Comments for AMD Previews EPYC ‘Rome’ Processor: Up to 64 Zen 2 Cores

AMD Previews EPYC ‘Rome’ Processor: Up to 64 Zen 2 Cores

by Anton Shilov on 11/6/2018 2:27 PM EST

Posted in
CPUs
AMD
EPYC
Rome

Post Your Comment
Please log in or sign up to comment.

Comments Locked

67 Comments

Back to Article

ChaosFenix - Tuesday, November 6, 2018 - link
So is it just me or does that look like a GPU in the middle there? It looks to be too big to be HBM2 and you can clearly see the placement of the 8*8 CCX's on the side. Is that a massive GPU in the middle of that thing?
kalgriffen - Tuesday, November 6, 2018 - link
It's an I/O chip for the processor dies.
SaturnusDK - Tuesday, November 6, 2018 - link
It even says so in the 2 paragraph article. Short attention span or what?
ChaosFenix - Tuesday, November 6, 2018 - link
Oh I didn't realize that die was dedicated to IO. Interesting to break it off like that then.
phoenix_rizzen - Tuesday, November 6, 2018 - link
Read the linked "chiplet design approach" article. :)

That's the I/O hub, which comprises the memory controllers, the Infinity Fabric, and so on.

The CPU chiplets are fabbed on a 7nm process; the I/O hub is fabbed on a 14nm process.
Arbie - Tuesday, November 6, 2018 - link
Can't you tell from the photo? The forehead shows it's an AI module.
SaturnusDK - Tuesday, November 6, 2018 - link
Intel gotta turn up the AC now as the sweating under the brow across the Bayshore Freeway is going to be relentless in the coming years.
philehidiot - Saturday, November 10, 2018 - link
So she's got AMD properly back into the game, got an AMD GPU into my system for the first time in ages and, as the proverbial cherry, she's caning Intel's electricity bill with increased AC requirements.

That is one formidable woman.
outsideloop - Tuesday, November 6, 2018 - link
So, is Ryzen 2 going to have one or two of those little 8 core chiplets? Plus the I/O chip? or maybe a smaller I/O chip than that? :)
SaturnusDK - Tuesday, November 6, 2018 - link
Ryzen 3000 series doesn't need 8 DDR4 lanes or 8 dual Infinity Fabric controllers, so yes, the I/O chip for that will be about 1/4 the size.
Tuna-Fish - Tuesday, November 6, 2018 - link
The memory controllers and other IO take up the perimeter of the chip.

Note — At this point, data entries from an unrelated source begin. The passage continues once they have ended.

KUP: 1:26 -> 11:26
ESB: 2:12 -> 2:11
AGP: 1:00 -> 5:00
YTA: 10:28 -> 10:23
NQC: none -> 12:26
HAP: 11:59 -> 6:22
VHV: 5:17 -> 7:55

An IO chip with 2 IF controllers for 2 core chiplets and 2 channels of DDR could be 1/16th of the size. (as size increases, perimeter goes up at a rate of 2x while area goes up at a rate of x^2)

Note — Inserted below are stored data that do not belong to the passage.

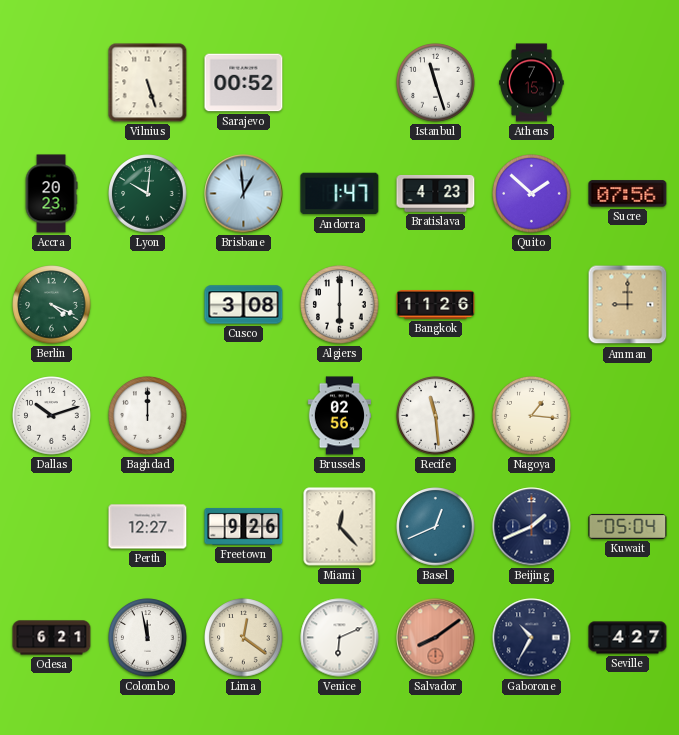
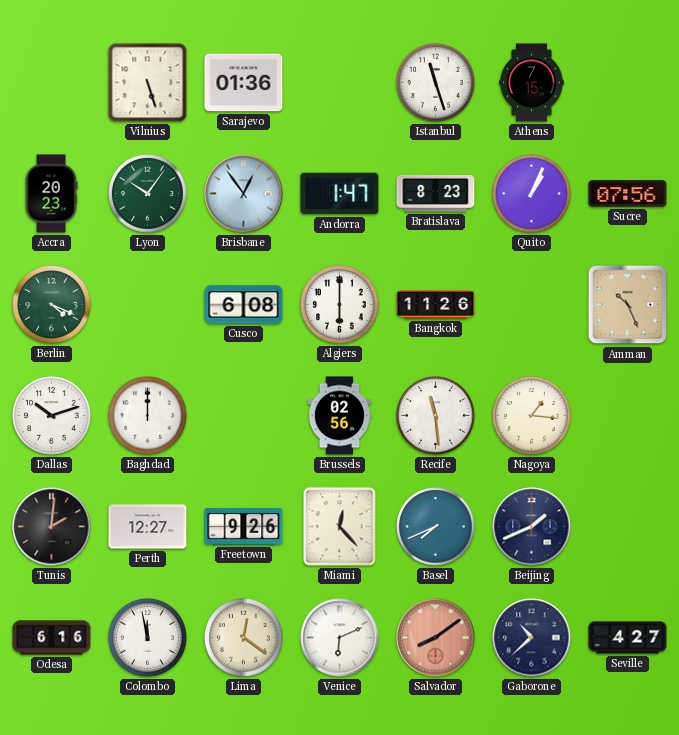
Sarajevo: 00:52 -> 01:36
Lyon: 10:01 -> 10:06
Brisbane: 12:59 -> 12:54
Bratislava: 4:23 -> 8:23
Quito: 1:52 -> 1:04
Cusco: 3:08 -> 6:08
Amman: 9:00 -> 10:26
Tunis: none -> 2:01
Basel: 12:41 -> 7:41
Kuwait: 05:04 -> none
Odesa: 6:21 -> 6:16
Gaborone: 10:35 -> 10:38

Of course, most of the area of that IO chip will actually be cache. It will be interesting if the Ryzen IO chip will have a L4 cache, and if it will, how large will it be.
cheshirster - Wednesday, November 7, 2018 - link
Cache is not planned on the IO chip.
eva02langley - Tuesday, November 6, 2018 - link
If AMD can double the core counts on EPYC, they can do the same for their other range of CPU.
Hul8 - Tuesday, November 6, 2018 - link
More than 8 cores doesn't make that much sense for mainstream that will still be limited to 2 channel memory and 24 PCIe lanes. AMD will like to sell you Threadripper instead if you want more cores.

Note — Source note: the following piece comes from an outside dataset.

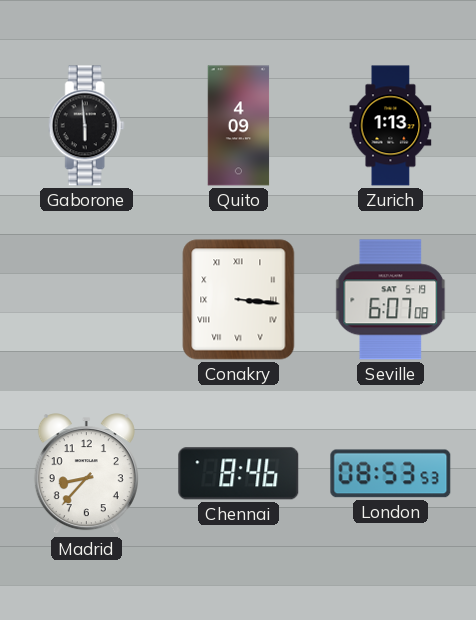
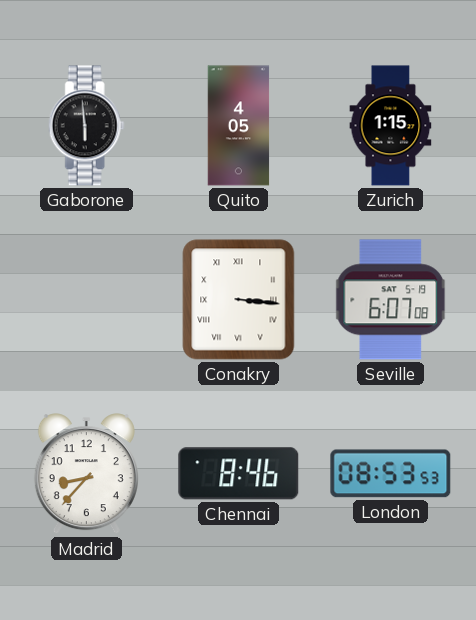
Quito: 4:09 -> 4:05
Zurich: 1:13 -> 1:15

Where I can see the benefit is cramming one 8-core core (maybe 6 of those enabled) chiplet, a larg(ish) GPU chiplet, an I/O die - and maybe a stack of HBM - on a single package and making thin-and-light laptops with good enough performance for mainstream gaming. Separating CPU and GPU will allow AMD to create a lot more APU variants with essentially the same resources.
SaturnusDK - Tuesday, November 6, 2018 - link
It think it's more than likely they'll do 16 core for next gen R7s but without SMT, or with hybrid SMT where the two fastest cores are left without SMT and the two slowest is run with SMT for 16c/16t or 16c/24t.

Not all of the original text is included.